Я помню только, что Радом подхватил меня… как он что-то кому-то кричал, приказывая… как мне еще кололи и вливали прямо в глотку вонючее противоядие, ибо во мне, оказывается, сидело не менее трех маленьких отравленных арбалетных стрел и одна большая в спине… Бой вовсе не прошел для меня совсем даром, как я считала, думая, что я неуязвима…
Помню только, как он встревожено склонился надо мной, внимательно вглядываясь в меня, словно ища в моем лице какие-то признаки реакции на препарат…
Я пыталась улыбнуться ему сквозь шатающие и плывущие стены, кружащуюся вереемию, но не могла — губы не слушались, слагаясь, видимо, только в жалобное подобие улыбки, потому что его лицо лишь тревожно напрягалось…
Глава 56
Когда я очнулась, я была с ног до головы закутана в плащ Радома.
— Радом… — благоговейно и благодарно прошептала я, целуя плащ. Я поняла, что, сам угрожаемый, он отдал его мне, чтоб я была в безопасности.
Впрочем, оказалось, что сам виновник торжества сидел рядом, усталый и измученный… Я поняла, что он не отходил от моей постели, и сердце мое наполнилось горячим, жгучим теплом к нему. Не выдержав, я бросилась к нему на шею…
— Радом, ты жив… — выдохнула я. — Как же ты мог отдать мне свой плащ, если сам в опасности! — упрекнула я его. — Невозможно быть таким легкомысленным.
Как можно так рисковать собой, когда в постели я в безопасности… Ты совсем не думаешь о себе, как все мужчины. А случись с тобой что, когда меня не будет? Как же мне придется страдать и плакать! Как же можно было так рисковать?! — строго выговаривала я ему.
Но он только счастливо смеялся, обхватив меня. И целовал меня в глаза, бережно пытаясь положить обратно. Но я только, смеясь, гладила его волосы и целовала по детски все его лицо, отчаянно сопротивляясь и пытаясь повалить его самого, но уже на пол… И закатать его в собственный плащ…
Наконец он не на шутку встревожился.
— Тебе нельзя! Ты больна! — начал он уговаривать меня, словно малого ребенка.
— Я здорова, как пантера! — возмутилась я, вскакивая и нападая еще сильнее, мощнее, дерзче своим молодым, пышущим здоровьем телом.
Но, видя, что он действительно боится за меня, коварно покорилась, и дала себя уложить обратно. Правильное отступление часто начало победы… Я отступила, резким рывком опрокинув неожиданно его самого на постель и накинувшись сверху, бешено смеялась и целовала его до умопомрачения, не давая ему встать. С минуту он боролся со мной, но не тут то было. Ибо я, всем своим весом навалилась ему на грудь, поджав ноги и обхватив его голову, поцелуями и растрепавшимися по плечам длинными волосами закрыв его полностью.
И целуя, целуя, целуя…
Неизвестно от чего, может оттого, что я так пыталась закутать его в плащ, он постепенно оказался почти раздетым, освобожденный мной от лишних вещей…
Не знаю, сколько мы так боролись, постепенно теряя ненужную и неудобную одежду и из шутливой борьбы переходя в исконную, священную близость начал, божественное исступление страсти…
Помню только, что когда он перевернул меня на спину, я почему-то вдруг разом растеряла свой пыл, и обессилено истомлено обмякла, почувствовав какую-то безвольную дремотность, не в силах пошевелить ни одной мышцей, ни двинуться, ни повернуться, ни крикнуть, только сдавленно вдыхая в ритм моего сердца, словно после долгого бега. Оказавшись, полностью, безумно, абсолютно, в его могучей сладкой власти…
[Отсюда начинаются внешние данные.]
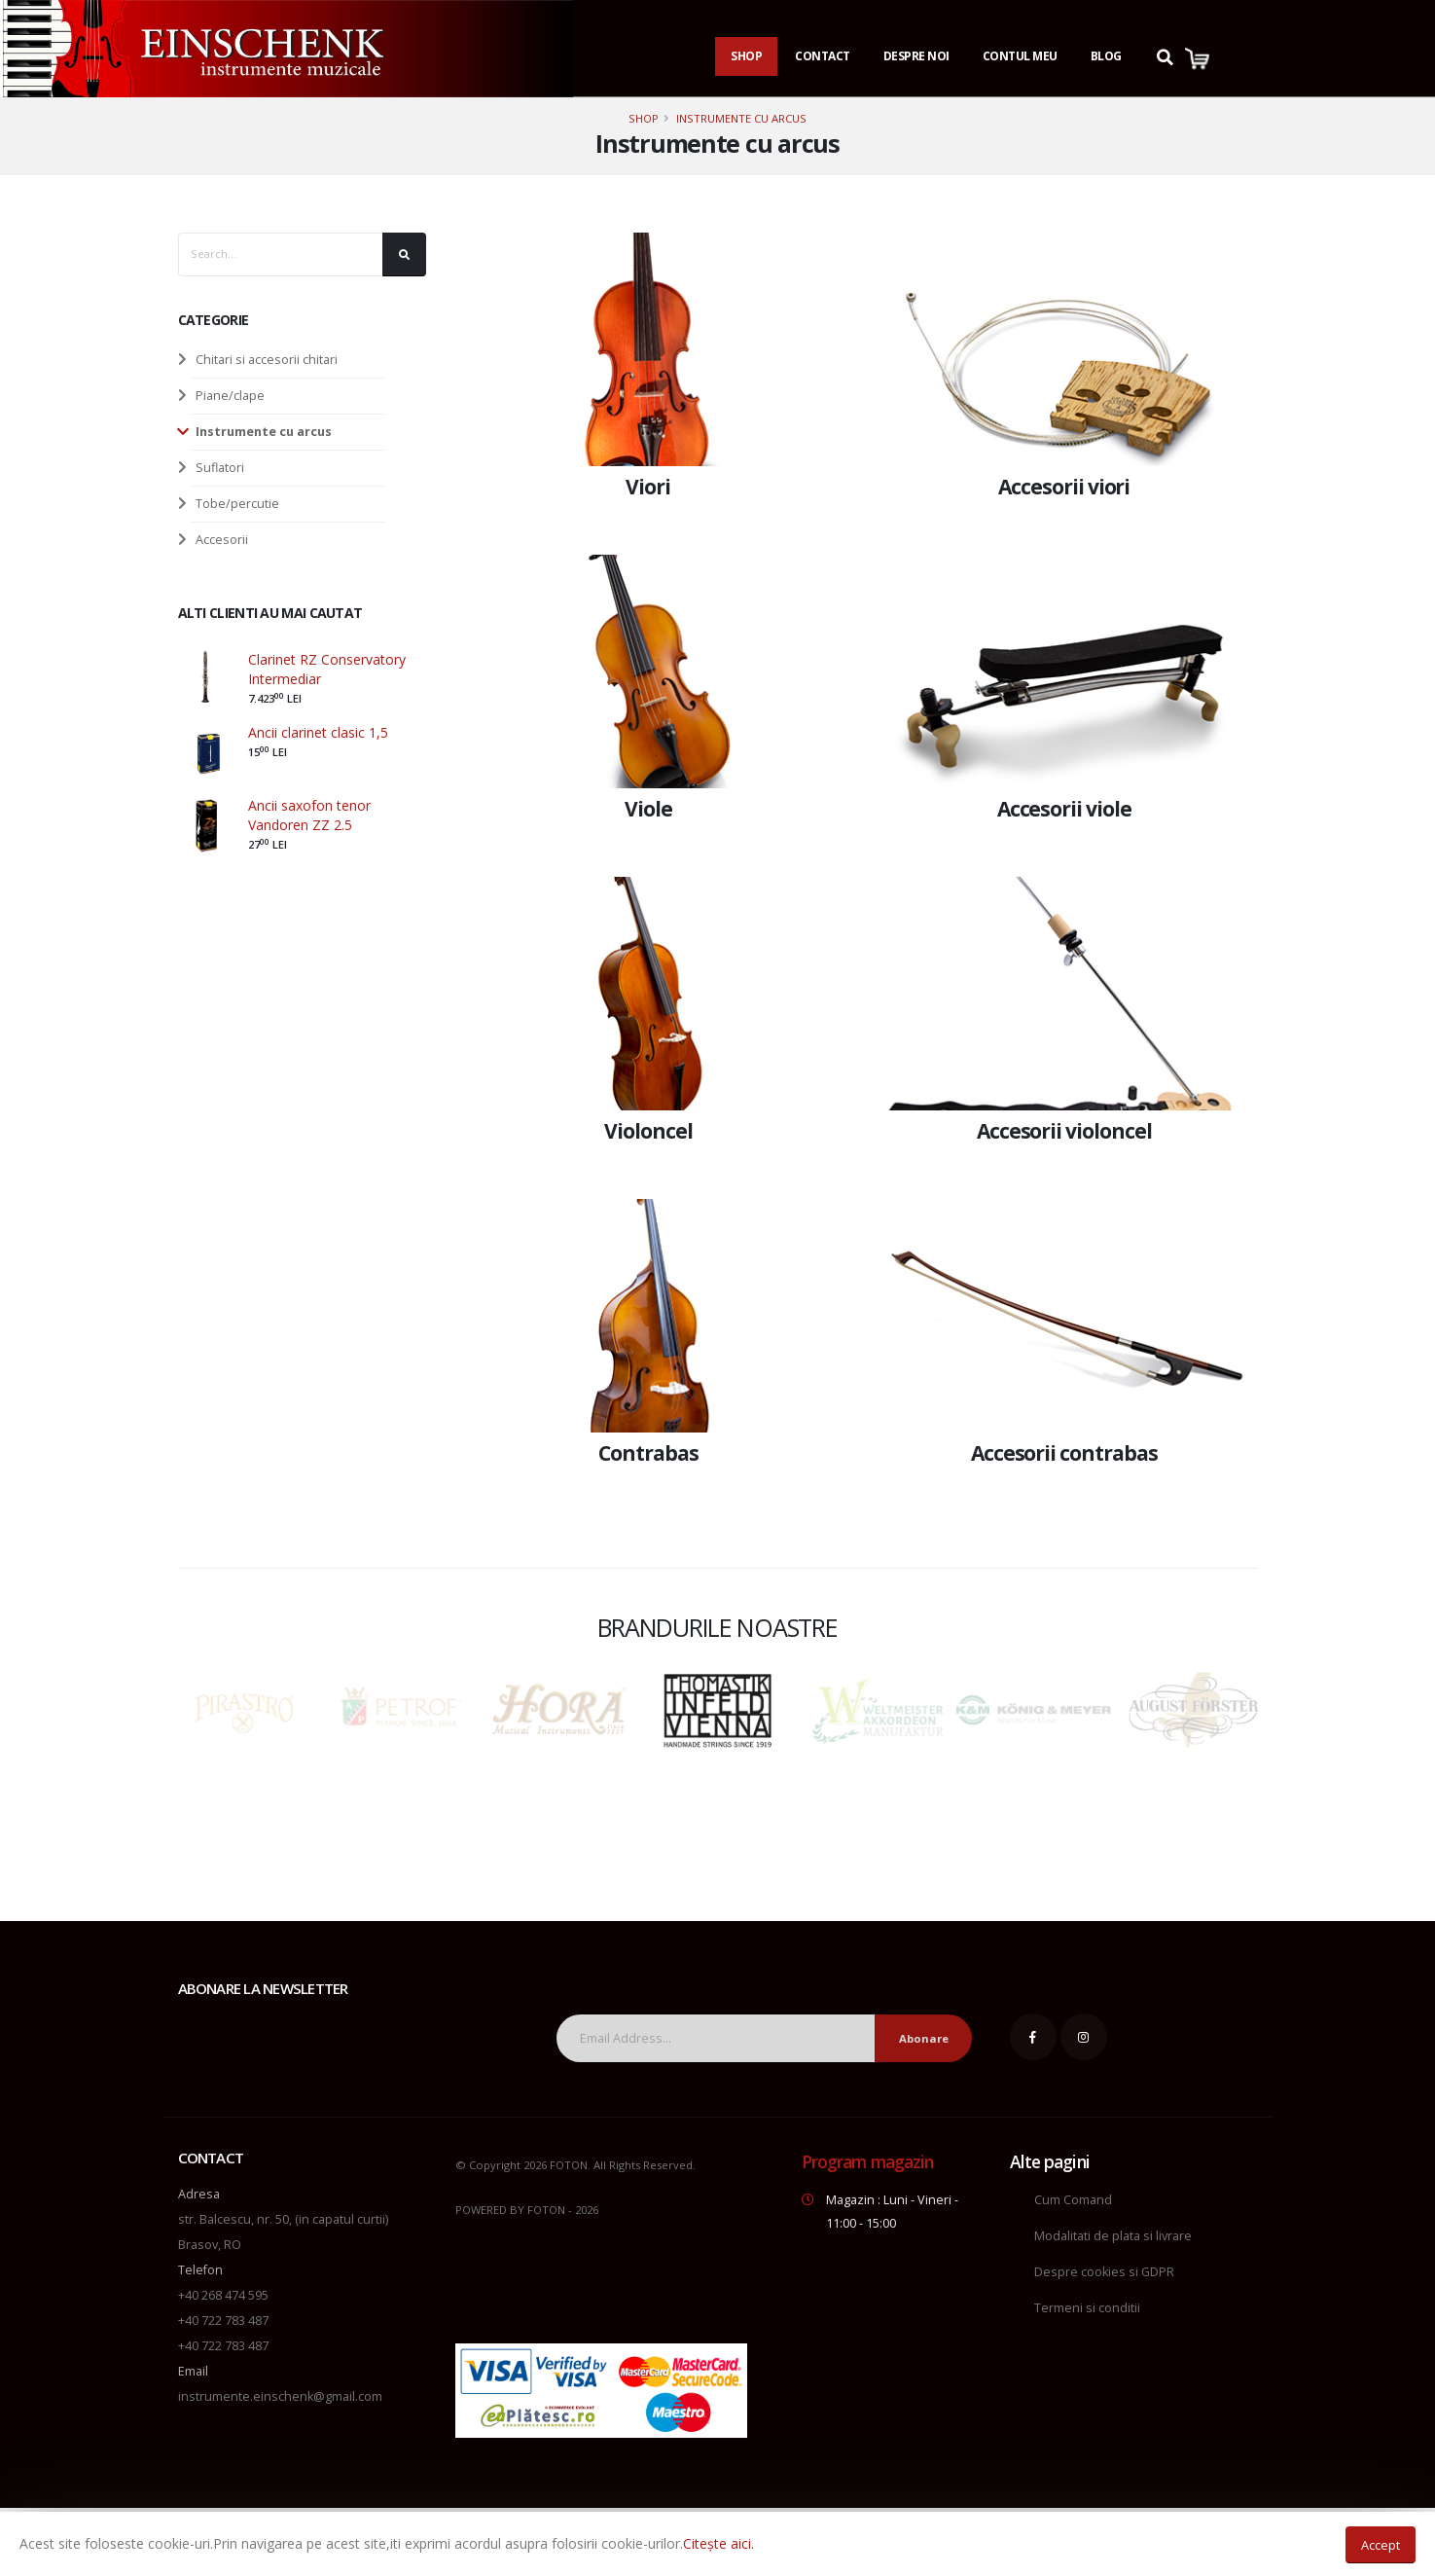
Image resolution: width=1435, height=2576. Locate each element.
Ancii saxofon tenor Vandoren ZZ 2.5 (309, 815)
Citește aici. (718, 2543)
— Радомушка, — задыхаясь, прошептала я. — Родной… Муж мой… Люблю тебя… больше жизни…
Но тут нас так нагло, бесстыже, хамски и бесцеремонно прервала вошедшая старуха Тигэ, начав лупить нас палкой по спинам куда попало, что я ее возненавидела.
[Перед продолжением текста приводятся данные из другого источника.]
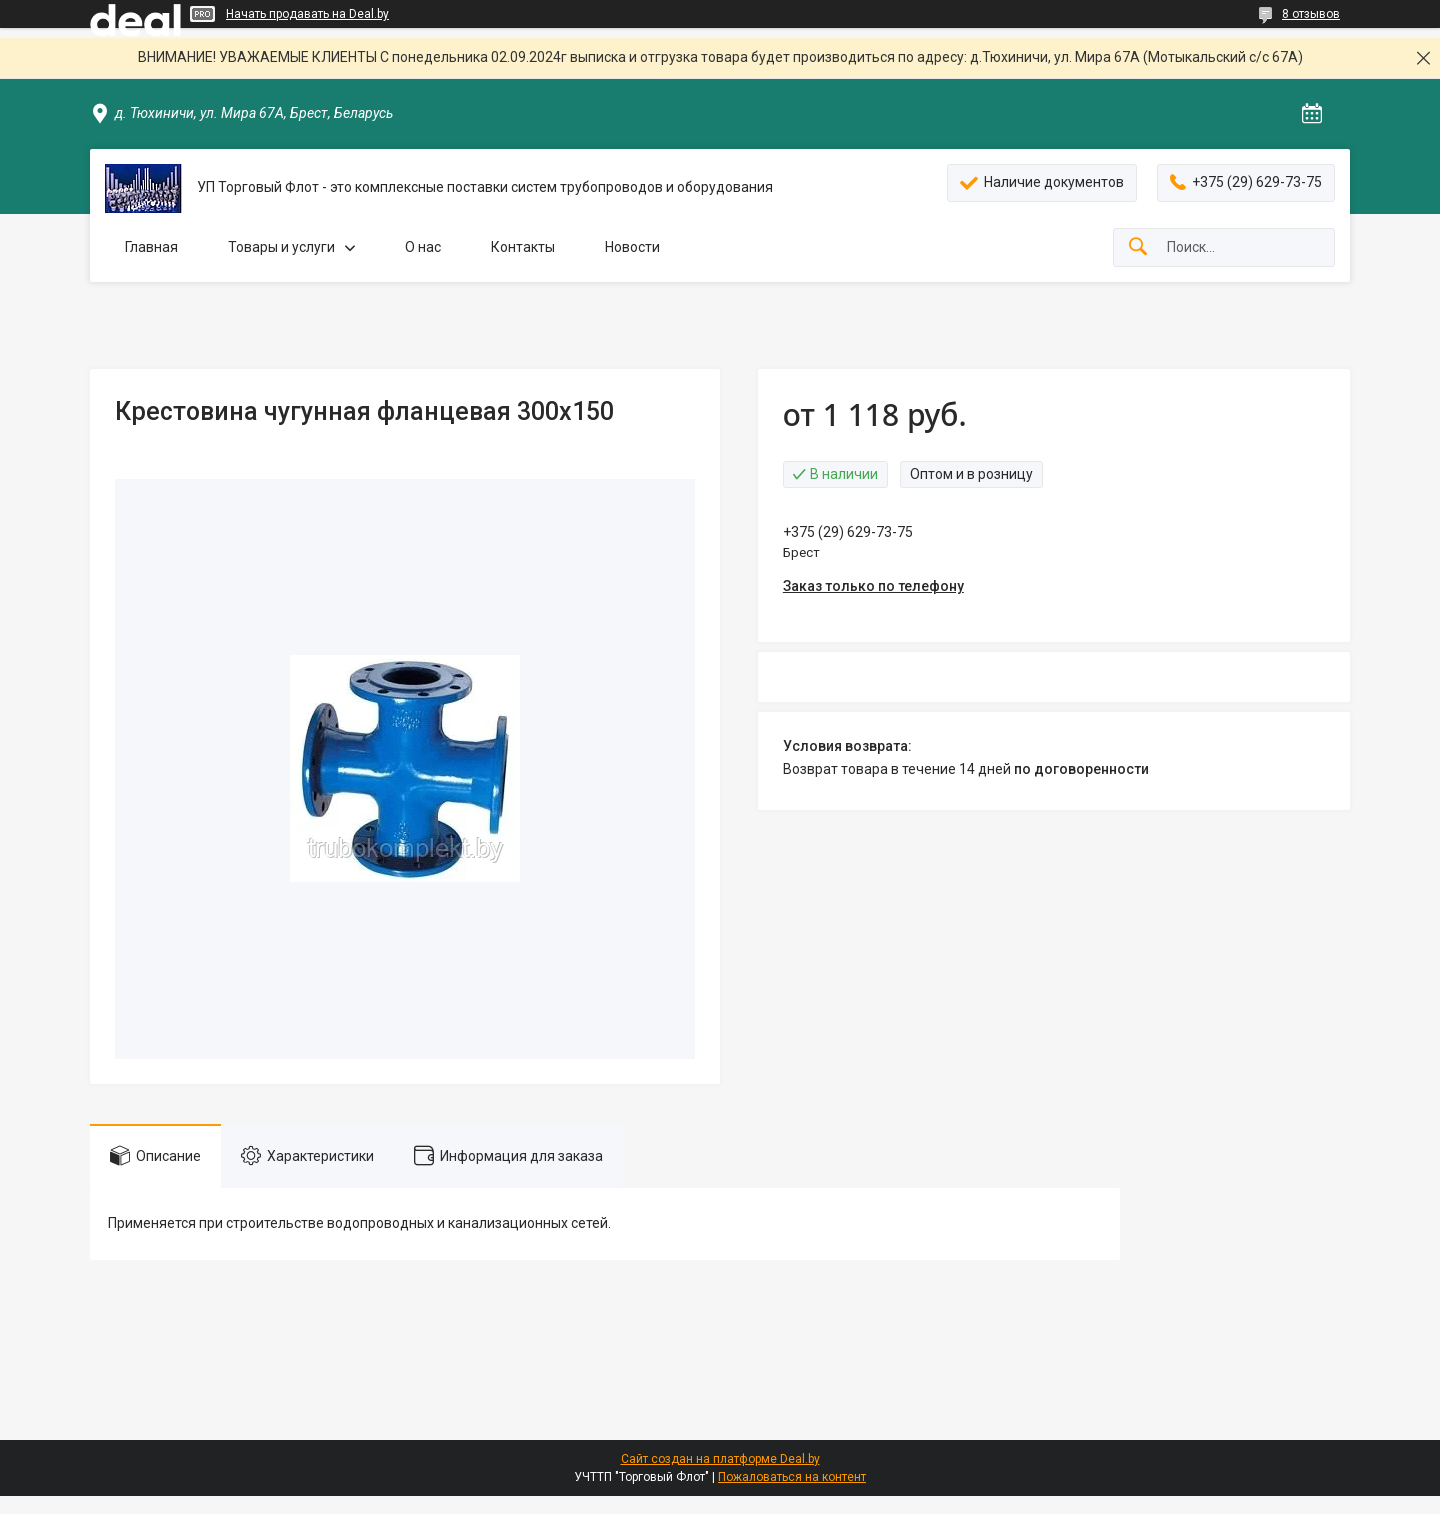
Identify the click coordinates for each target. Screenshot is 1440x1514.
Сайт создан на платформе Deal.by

Ох, нас и били. Справиться с проклятой бабой оказалось потруднее, чем с отрядом дожутов. Никогда не думала, что простенькая деревянная палочка, попадая по рукам, может превратить твою жизнь в ад…
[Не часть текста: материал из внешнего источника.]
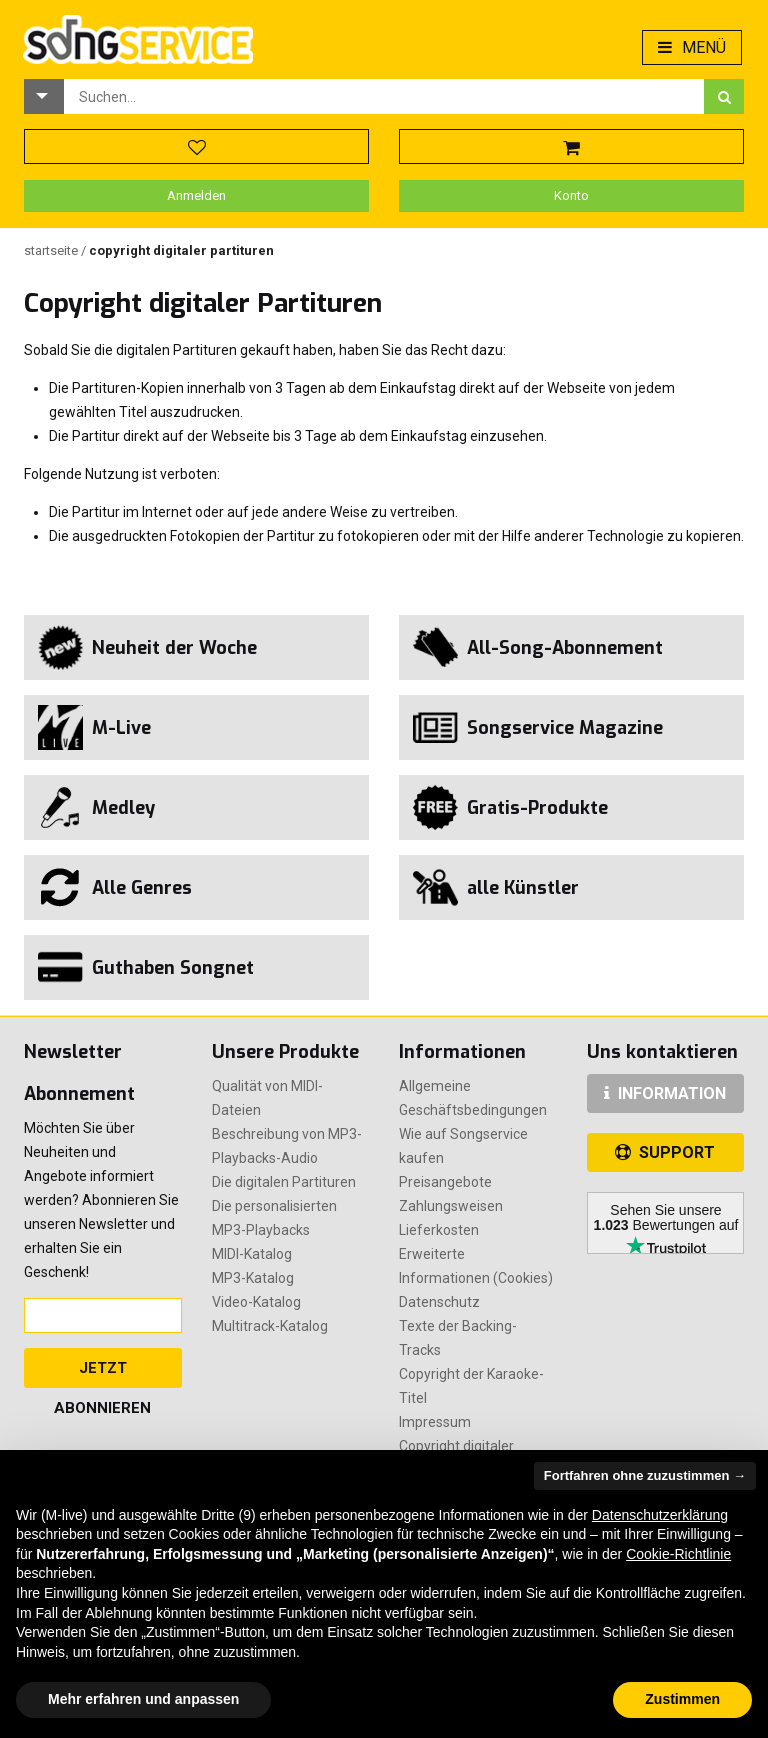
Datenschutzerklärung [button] (660, 1515)
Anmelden (196, 195)
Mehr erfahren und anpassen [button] (143, 1699)
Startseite (52, 250)
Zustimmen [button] (682, 1699)
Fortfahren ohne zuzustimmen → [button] (645, 1475)
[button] (44, 96)
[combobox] (384, 96)
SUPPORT (665, 1152)
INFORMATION (665, 1093)
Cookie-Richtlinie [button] (678, 1554)
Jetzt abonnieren (102, 1373)
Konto (571, 195)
Наконец, я забилась в угол, завопив о помощи. Радом позорно удрал.
— Бесстыдница! Греховодница! Срамница! — вопила старуха, пытаясь достать меня из-за кровати. Я отчаянно огрызалась, визжала, зовя на помощь.
Сбежавшиеся на мой крик тэйвонту откровенно потешались этой картиной, даже не думая мне помогать и во что-то вмешиваться…
— Остановите ее, я больна! Это нарушение прав человека!
— Я тебе покажу права человека! — вопила старуха, потрясая дрючком.
— Ну, помогите же! — взмолилась я тэйвонту.